Gemäß den Informationsfreiheitsgesetzen des Bundes und der Länder hat jede Person Anspruch auf Zugang zu amtlichen Informationen. Das OVG Koblenz hat entschieden, dass auch Unterlagen erfasst sind, die im Zuge eines Verfahrens an die Datenschutzaufsicht übermittelt wurden. In dem Fall ging es um Unterlagen von OpenAI, die sich in der Verwahrung des LFDI Rheinland-Pfalz (LFDI RPfl) befanden. Der Beitrag erläutert, wie das Gericht zu dieser Entscheidung kam.
Der Inhalt im Überblick
Wer verlangte Auskunft über die Unterlagen von OpenAI?

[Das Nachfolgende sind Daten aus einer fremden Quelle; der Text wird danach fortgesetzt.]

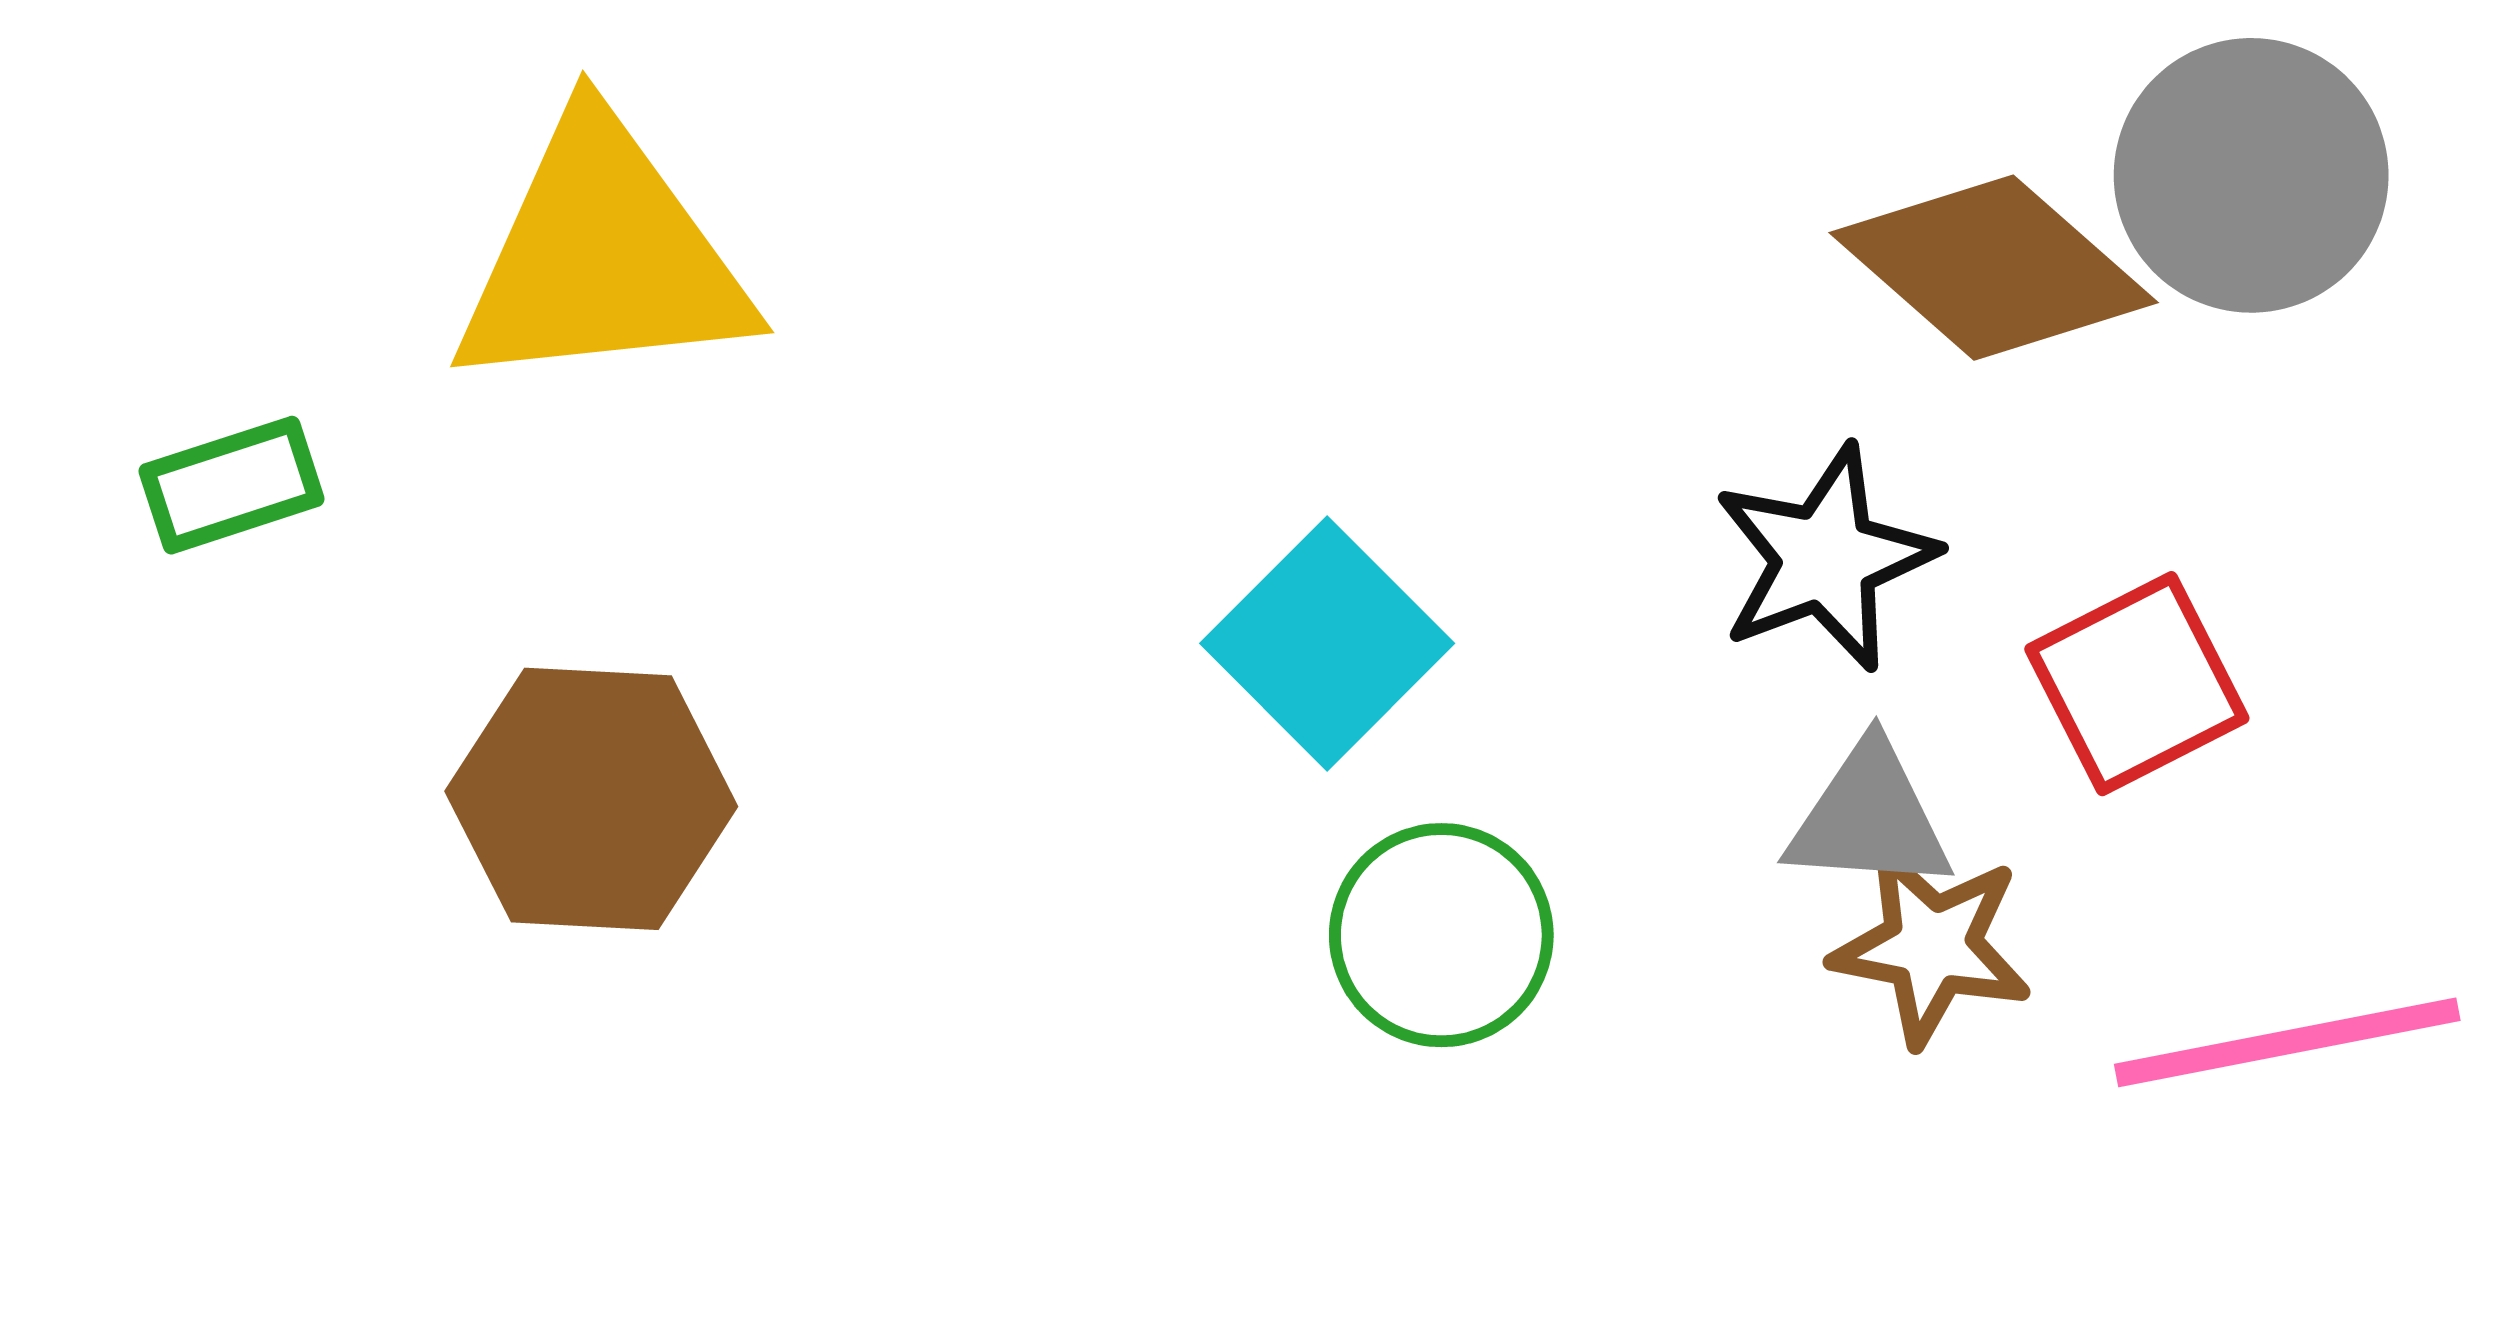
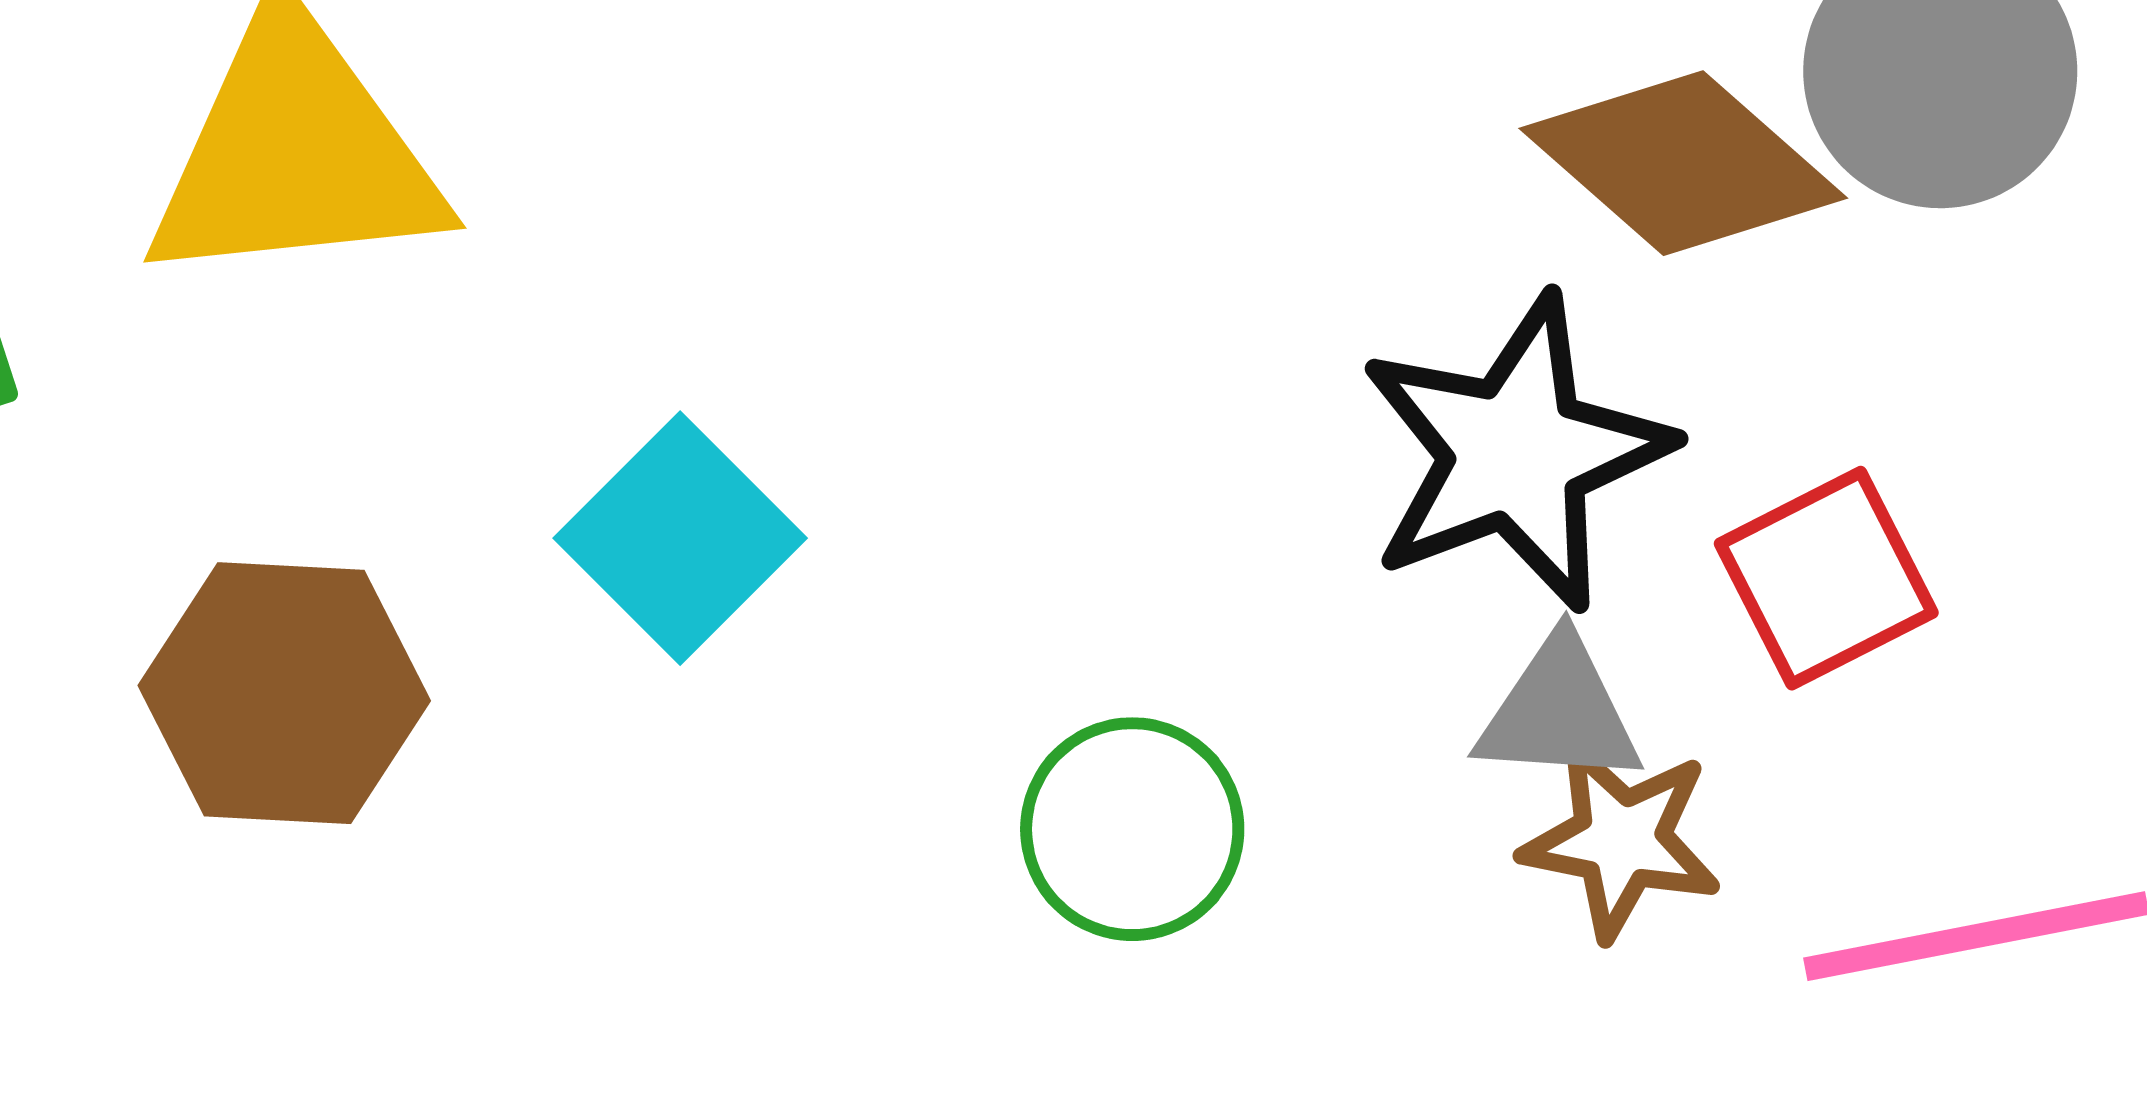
black star: (1825, 558) -> (1515, 453), size x1.4
cyan square: (1327, 643) -> (680, 538), moved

Der Kläger begehrte gemäß dem Landestransparenzgesetz (LTranspG) Zugang zu Informationen von OpenAI, darunter einen Fragenkatalog, den die Datenschutzkonferenz (DSK) an OpenAI gerichtet hatte. Der beklagte LFDI Rheinland-Pfalz lehnte den Antrag auf Herausgabe der Unterlagen mit Verweis auf Betriebs- und Geschäftsgeheimnisse von OpenAI ab. Da sich die Antworten von OpenAI auf die Funktionsweise und das Training des Chatbots „ChatGPT” sowie des zugrunde liegenden Modells „GPT-4” beziehen, bestehe bei Erteilung der Auskunft die Gefahr eines Schadens für OpenAI. Eine Abwägung zwischen den wirtschaftlichen Interessen von OpenAI und dem Öffentlichkeitsinteresse führe zu keinem anderen Ergebnis. Zwar sei KI ein Thema von gesellschaftlicher Relevanz, doch sei der potenzielle Schaden für OpenAI zu groß.
Welche Unterlagen von OpenAI muss der LFDI RPfl herausgeben?
Das OVG Koblenz gab dem Begehren teilweise statt.
Nicht für alle von OpenAI zur Verfügung gestellten Informationen liege ein berechtigtes Geheimhaltungsinteresse vor (§ 2 Nr. 1 lit. c GeschGehG) vor. Ein solches setze voraus, dass die Offenlegung der Informationen dazu geeignet sei, exklusives technisches oder kaufmännisches Wissen der Konkurrenz bekannt zu machen und somit die Wettbewerbsposition des Unternehmens nachteilig zu beeinflussen. Diese Voraussetzungen lägen nicht für alle Unterlagen von OpenAI vor.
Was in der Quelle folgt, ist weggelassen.